Pictures aside, repeat every entry exactly.
= = = =
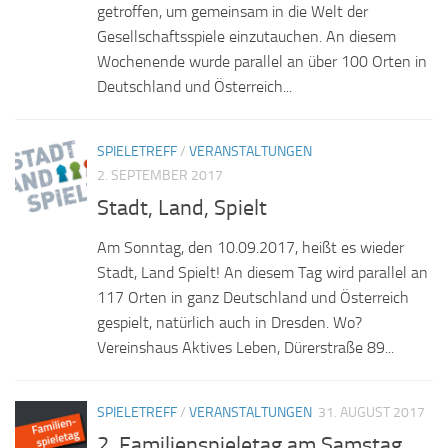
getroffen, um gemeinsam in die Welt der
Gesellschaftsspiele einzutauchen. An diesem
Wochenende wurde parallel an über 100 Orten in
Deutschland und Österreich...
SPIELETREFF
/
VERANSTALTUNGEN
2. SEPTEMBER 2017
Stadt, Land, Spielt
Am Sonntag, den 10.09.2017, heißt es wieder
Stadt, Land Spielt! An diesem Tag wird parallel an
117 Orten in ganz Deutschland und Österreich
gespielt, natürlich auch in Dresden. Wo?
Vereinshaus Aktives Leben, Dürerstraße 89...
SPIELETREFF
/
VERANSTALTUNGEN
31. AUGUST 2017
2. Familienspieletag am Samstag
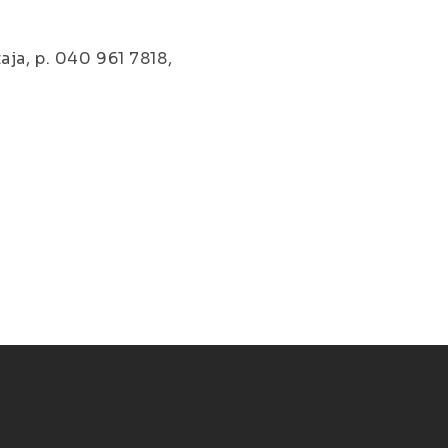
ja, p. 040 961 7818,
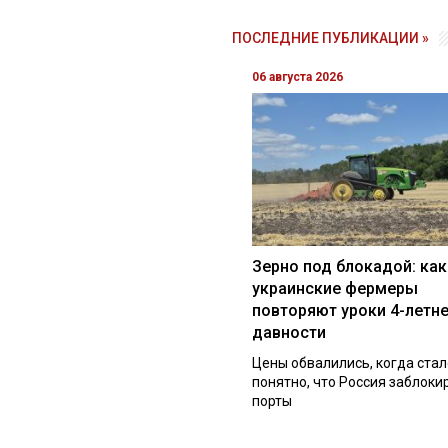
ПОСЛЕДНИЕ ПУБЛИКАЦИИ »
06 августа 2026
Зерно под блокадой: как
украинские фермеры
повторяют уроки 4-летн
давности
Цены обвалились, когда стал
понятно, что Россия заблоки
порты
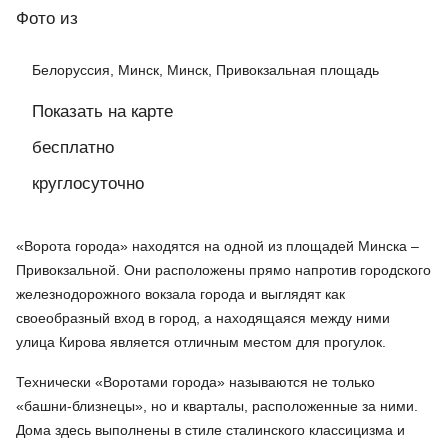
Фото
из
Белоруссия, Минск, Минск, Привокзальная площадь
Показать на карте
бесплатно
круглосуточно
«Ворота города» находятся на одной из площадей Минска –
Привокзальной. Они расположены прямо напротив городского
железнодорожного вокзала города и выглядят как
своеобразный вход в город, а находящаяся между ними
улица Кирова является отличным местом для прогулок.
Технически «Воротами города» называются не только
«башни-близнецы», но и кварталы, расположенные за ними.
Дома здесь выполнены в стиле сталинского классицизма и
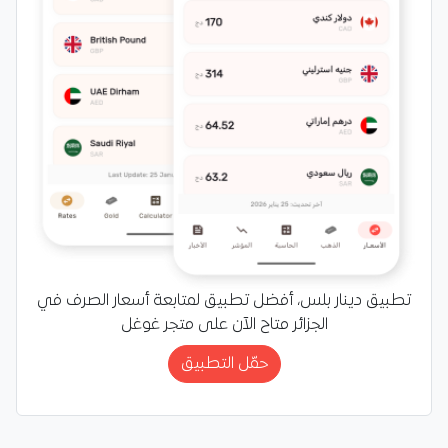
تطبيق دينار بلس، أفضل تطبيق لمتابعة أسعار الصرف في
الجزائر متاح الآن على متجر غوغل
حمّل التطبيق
= = = =
ANSWER TO THE PROBLEM
getroffen, um gemeinsam in die Welt der
Gesellschaftsspiele einzutauchen. An diesem
Wochenende wurde parallel an über 100 Orten in
Deutschland und Österreich...
SPIELETREFF
/
VERANSTALTUNGEN
2. SEPTEMBER 2017
Stadt, Land, Spielt
Am Sonntag, den 10.09.2017, heißt es wieder
Stadt, Land Spielt! An diesem Tag wird parallel an
117 Orten in ganz Deutschland und Österreich
gespielt, natürlich auch in Dresden. Wo?
Vereinshaus Aktives Leben, Dürerstraße 89...
SPIELETREFF
/
VERANSTALTUNGEN
31. AUGUST 2017
2. Familienspieletag am Samstag
ja, p. 040 961 7818,
ПОСЛЕДНИЕ ПУБЛИКАЦИИ »
06 августа 2026
Зерно под блокадой: как
украинские фермеры
повторяют уроки 4-летн
давности
Цены обвалились, когда стал
понятно, что Россия заблоки
порты
Фото
из
Белоруссия, Минск, Минск, Привокзальная площадь
Показать на карте
бесплатно
круглосуточно
«Ворота города» находятся на одной из площадей Минска –
Привокзальной. Они расположены прямо напротив городского
железнодорожного вокзала города и выглядят как
своеобразный вход в город, а находящаяся между ними
улица Кирова является отличным местом для прогулок.
Технически «Воротами города» называются не только
«башни-близнецы», но и кварталы, расположенные за ними.
Дома здесь выполнены в стиле сталинского классицизма и
تطبيق دينار بلس، أفضل تطبيق لمتابعة أسعار الصرف في
الجزائر متاح الآن على متجر غوغل
حمّل التطبيق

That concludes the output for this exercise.